Ospite alla rubrica dedicata ai “combattenti del cinema”, Davide Fontana ha potuto narrare la sua storia fatta di grandi esperienze e avventure
“Sono cresciuto a pane e cinema. Ho vissuto tutte le fasi delle sale cinematografiche; dalla pellicola al digitale. Ho visto i momenti più belli del cinema, ma anche quelli più brutti.”
Intervistato, Davide Fontana si è lasciato andare al passato, raccontando un episodio davvero toccante:
Vent’anni fa, quando al cinema fiamma c’erano ancora mia madre e mio padre, c’era un clochard che, perso nella dipendenza dall’alcool, era solito girovagare per la città. Mio padre una sera lo portò a casa con lui, se ne prese cura, lo ospitò come parte della famiglia e gli regalò una vita fuori dalla strada. Quest’uomo non ha più toccato una goccia d’alcol, e si è riavvicinato alla famiglia; diventando anche nonno.

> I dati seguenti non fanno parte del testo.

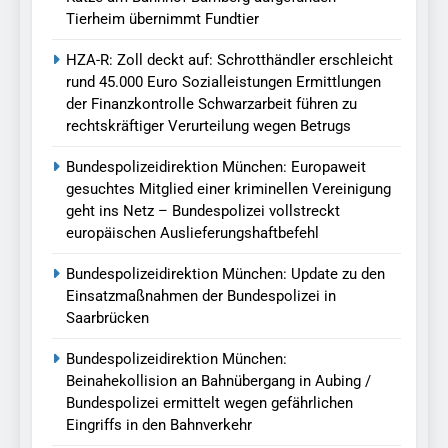
Tierheim übernimmt Fundtier
HZA-R: Zoll deckt auf: Schrotthändler erschleicht
rund 45.000 Euro Sozialleistungen Ermittlungen
der Finanzkontrolle Schwarzarbeit führen zu
rechtskräftiger Verurteilung wegen Betrugs
Bundespolizeidirektion München: Europaweit
gesuchtes Mitglied einer kriminellen Vereinigung
geht ins Netz – Bundespolizei vollstreckt
europäischen Auslieferungshaftbefehl
Bundespolizeidirektion München: Update zu den
Einsatzmaßnahmen der Bundespolizei in
Saarbrücken
Bundespolizeidirektion München:
Beinahekollision an Bahnübergang in Aubing /
Bundespolizei ermittelt wegen gefährlichen
Eingriffs in den Bahnverkehr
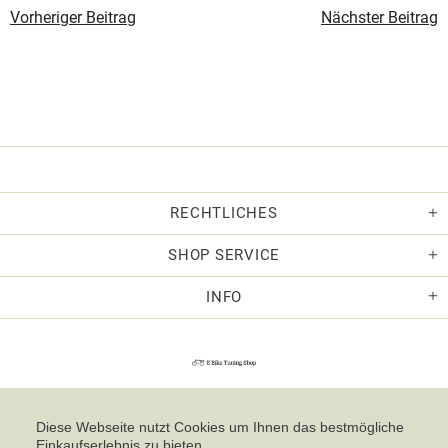
Vorheriger Beitrag
Nächster Beitrag
RECHTLICHES
SHOP SERVICE
INFO
Diese Webseite nutzt Cookies um Ihnen das bestmögliche
Einkaufserlebnis zu bieten.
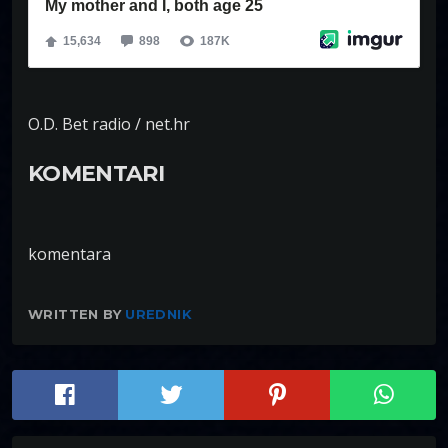
O.D. Bet radio / net.hr
KOMENTARI
komentara
WRITTEN BY
UREDNIK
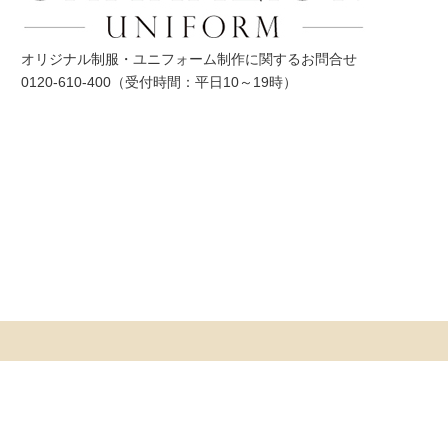
オリジナル制服・ユニフォーム制作に関するお問合せ
0120-610-400
（受付時間：平日10～19時）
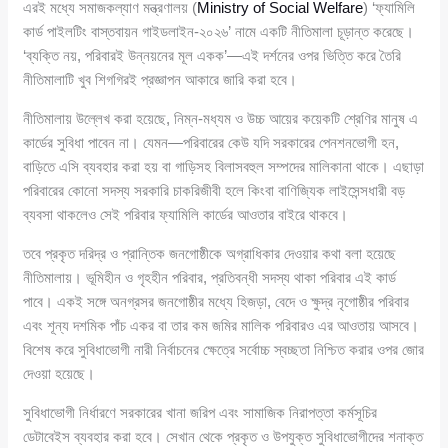
এরই মধ্যে সমাজকল্যাণ মন্ত্রণালয় (
Ministry of Social Welfare
) ‘ফ্যামিলি
কার্ড পাইলটিং বাস্তবায়ন গাইডলাইন-২০২৬’ নামে একটি নীতিমালা চূড়ান্ত করেছে।
‘ব্যক্তি নয়, পরিবারই উন্নয়নের মূল একক’—এই দর্শনের ওপর ভিত্তি করে তৈরি
নীতিমালাটি খুব শিগগিরই প্রজ্ঞাপন আকারে জারি করা হবে।
নীতিমালায় উল্লেখ করা হয়েছে, নিম্ন-মধ্যম ও উচ্চ আয়ের কয়েকটি শ্রেণির মানুষ এ
কার্ডের সুবিধা পাবেন না। যেমন—পরিবারের কেউ যদি সরকারের পেনশনভোগী হন,
বাড়িতে এসি ব্যবহার করা হয় বা গাড়িসহ বিলাসবহুল সম্পদের মালিকানা থাকে। এছাড়া
পরিবারের কোনো সদস্য সরকারি চাকরিজীবী হলে কিংবা বাণিজ্যিক লাইসেন্সধারী বড়
ব্যবসা থাকলেও সেই পরিবার ফ্যামিলি কার্ডের আওতার বাইরে থাকবে।
তবে প্রকৃত দরিদ্র ও প্রান্তিক জনগোষ্ঠীকে অগ্রাধিকার দেওয়ার কথা বলা হয়েছে
নীতিমালায়। ভূমিহীন ও গৃহহীন পরিবার, প্রতিবন্ধী সদস্য থাকা পরিবার এই কার্ড
পাবে। একই সঙ্গে অনগ্রসর জনগোষ্ঠীর মধ্যে হিজড়া, বেদে ও ক্ষুদ্র নৃগোষ্ঠীর পরিবার
এবং শূন্য দশমিক পাঁচ একর বা তার কম জমির মালিক পরিবারও এর আওতায় আসবে।
বিশেষ করে সুবিধাভোগী নারী নির্বাচনের ক্ষেত্রে সর্বোচ্চ স্বচ্ছতা নিশ্চিত করার ওপর জোর
দেওয়া হয়েছে।
সুবিধাভোগী নির্ধারণে সরকারের খানা জরিপ এবং সামাজিক নিরাপত্তা কর্মসূচির
ডেটাবেইস ব্যবহার করা হবে। সেখান থেকে প্রকৃত ও উপযুক্ত সুবিধাভোগীদের শনাক্ত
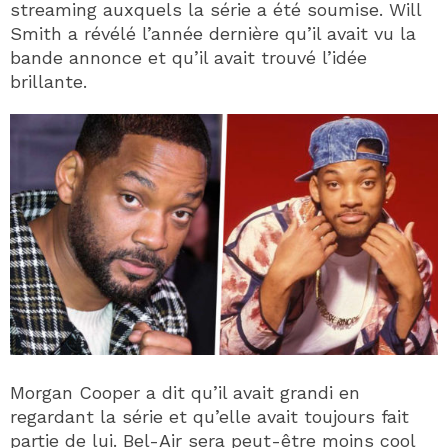
streaming auxquels la série a été soumise. Will
Smith a révélé l’année dernière qu’il avait vu la
bande annonce et qu’il avait trouvé l’idée
brillante.
Morgan Cooper a dit qu’il avait grandi en
regardant la série et qu’elle avait toujours fait
partie de lui. Bel-Air sera peut-être moins cool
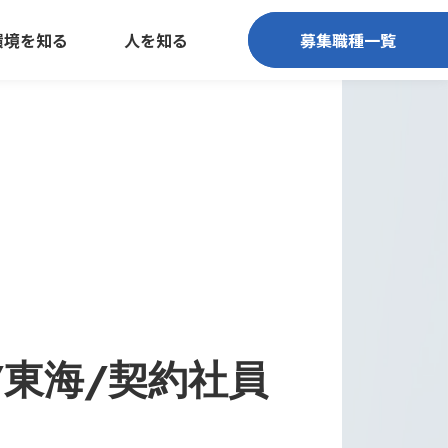
環境を知る
人を知る
募集職種一覧
募集職種一覧
/東海/契約社員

Un atto simbolico – racconta Davide– è quello accaduto la scorsa settimana. Quando per iniziativa della mia amica Stefana Rifiordi e di varie onlus, nelle stazioni di Napoli, Milano e Roma sono state messe 30 poltrone da cinema ed è avvenuta la proiezione del film “Senza tetto né legge”. Un atto simbolico, ma è stato come mettere gli occhi e il cuore dentro un mondo che diamo per scontato: ma che non dovrebbe essere tale.
Adesso con la pandemia, si è creata una nuova classe di poveri, che lo Stato dovrà aiutare.

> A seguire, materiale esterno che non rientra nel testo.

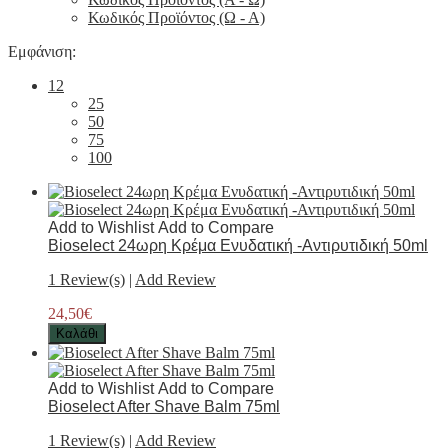
Κωδικός Προϊόντος (Ω - Α)
Εμφάνιση:
12
25
50
75
100
Add to Wishlist
Add to Compare
Bioselect 24ωρη Κρέμα Ενυδατική -Αντιρυτιδική 50ml
1 Review(s)
|
Add Review
24,50€
Καλάθι
Add to Wishlist
Add to Compare
Bioselect After Shave Balm 75ml
1 Review(s)
|
Add Review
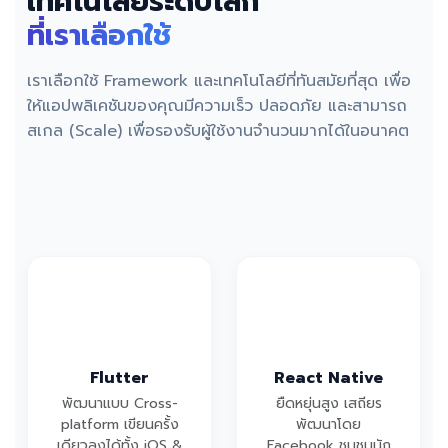
เทคโนโลยีระดับโลก
ที่เราเลือกใช้
เราเลือกใช้ Framework และเทคโนโลยีที่ทันสมัยที่สุด เพื่อ
ให้แอปพลิเคชันของคุณมีความเร็ว ปลอดภัย และสามารถ
สเกล (Scale) เพื่อรองรับผู้ใช้งานจำนวนมากได้ในอนาคต
Flutter
React Native
พัฒนาแบบ Cross-
ยืดหยุ่นสูง เสถียร
platform เขียนครั้ง
พัฒนาโดย
เดียวลงได้ทั้ง iOS &
Facebook ชุมชนนัก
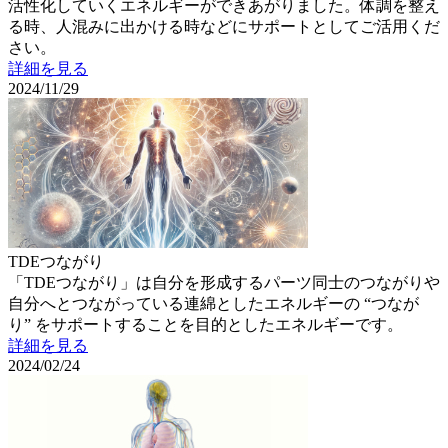
活性化していくエネルギーができあがりました。体調を整え
る時、人混みに出かける時などにサポートとしてご活用くだ
さい。
詳細を見る
2024/11/29
TDEつながり
「TDEつながり」は自分を形成するパーツ同士のつながりや
自分へとつながっている連綿としたエネルギーの “つなが
り” をサポートすることを目的としたエネルギーです。
詳細を見る
2024/02/24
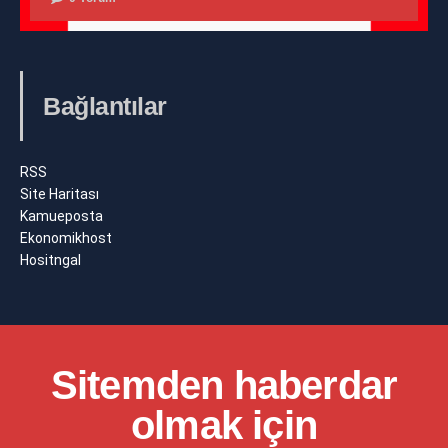
Bağlantılar
RSS
Site Haritası
Kamueposta
Ekonomikhost
Hositngal
Sitemden haberdar
olmak için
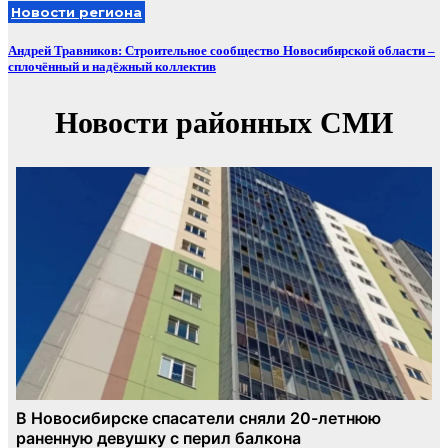
Новости региона
Андрей Травников: Строительное сообщество Новосибирской области –
сплочённый и надёжный коллектив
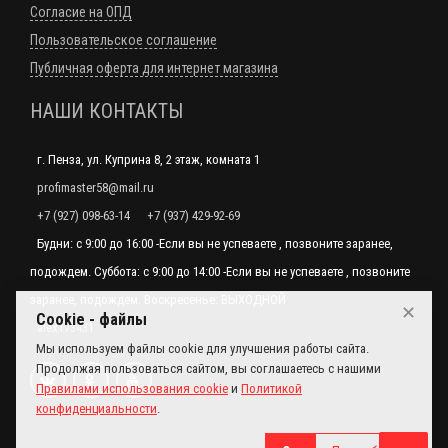
Согласие на ОПД
Пользовательское соглашение
Публичная оферта для интернет магазина
НАШИ КОНТАКТЫ
г. Пенза, ул. Куприна 8, 2 этаж, комната 1
profimaster58@mail.ru
+7 (927) 098-63-14
+7 (937) 429-92-69
Будни: с 9:00 до 16:00 -Если вы не успеваете , позвоните заранее,
подождем. Суббота: с 9:00 до 14:00 -Если вы не успеваете , позвоните
заранее, подождем. Воскресенье: ВЫХОДНОЙ
✕
Cookie - файлы
alex173431
Мы используем файлы cookie для улучшения работы сайта.
Продолжая пользоваться сайтом, вы соглашаетесь с нашими
Правилами использования cookie
и
Политикой
конфиденциальности
.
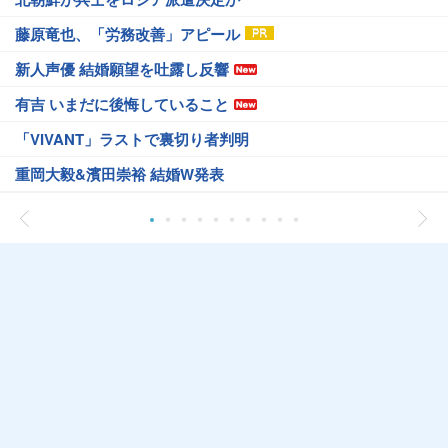
藤原竜也、「労務改善」アピール
新人声優 結婚願望を吐露し反響
有吉 いまだに後悔していること
「VIVANT」ラストで裏切り者判明
重岡大毅&濱田崇裕 結婚W発表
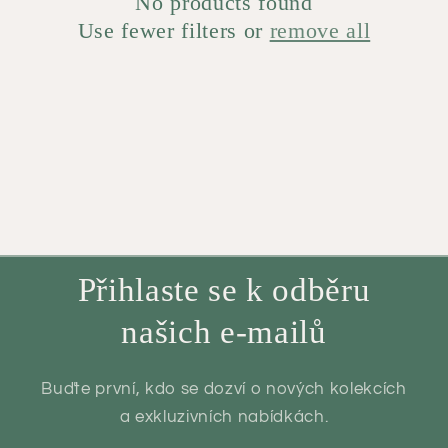
No products found
Use fewer filters or
remove all
t
i
o
n
:
Přihlaste se k odběru
našich e-mailů
Buďte první, kdo se dozví o nových kolekcích
a exkluzivních nabídkách.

La pandemia ha creato problemi per i quali ci vorranno anni per sanare; adesso vedremo dopo lo sblocco dei licenziamenti.
Il direttore dell’Augustus ha raccontato delle chiusure subìte, delle riaperture ottimiste, dei progetti col cine-drive e degli ospiti speciali. Una vera e propria narrazione del cinema come business, ma business di cultura.

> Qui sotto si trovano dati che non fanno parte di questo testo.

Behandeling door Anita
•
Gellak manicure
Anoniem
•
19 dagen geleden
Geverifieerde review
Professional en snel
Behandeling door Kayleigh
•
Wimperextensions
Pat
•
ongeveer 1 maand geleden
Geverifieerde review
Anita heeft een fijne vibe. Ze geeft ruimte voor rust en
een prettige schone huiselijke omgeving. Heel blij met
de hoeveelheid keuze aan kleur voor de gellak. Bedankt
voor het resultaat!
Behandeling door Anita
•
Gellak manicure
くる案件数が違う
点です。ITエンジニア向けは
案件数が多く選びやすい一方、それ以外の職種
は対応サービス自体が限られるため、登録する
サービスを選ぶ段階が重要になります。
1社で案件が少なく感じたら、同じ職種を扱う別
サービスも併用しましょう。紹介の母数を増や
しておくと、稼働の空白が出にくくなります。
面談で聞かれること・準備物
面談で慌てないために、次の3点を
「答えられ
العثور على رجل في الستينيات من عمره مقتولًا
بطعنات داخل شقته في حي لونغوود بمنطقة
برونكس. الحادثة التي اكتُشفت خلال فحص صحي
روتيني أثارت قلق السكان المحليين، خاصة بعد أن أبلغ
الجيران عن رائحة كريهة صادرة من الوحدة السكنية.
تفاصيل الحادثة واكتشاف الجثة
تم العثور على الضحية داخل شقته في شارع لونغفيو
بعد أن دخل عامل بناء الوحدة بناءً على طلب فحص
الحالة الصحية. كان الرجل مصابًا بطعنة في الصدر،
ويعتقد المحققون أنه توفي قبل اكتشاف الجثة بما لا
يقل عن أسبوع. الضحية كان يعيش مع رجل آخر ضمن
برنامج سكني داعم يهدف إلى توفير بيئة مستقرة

Ha parlato di UECI, un’associazione di esercenti cinematografici che in poco tempo è arrivata ai tavoli ministeriali e a confronto con i grandi gruppi del settore: Abbiamo sempre portato avanti proposte vere e giusti per gli esercenti. Catturando l’attenzione di più di 500 schermi in Italia.
Ha raccontato delle sfide dettate dalle piattaforme digitali, dicendo di come la comodità della casa non riuscirà a battere la passione per la sala come “focolare” (come Davide sottolinea sempre) moderno.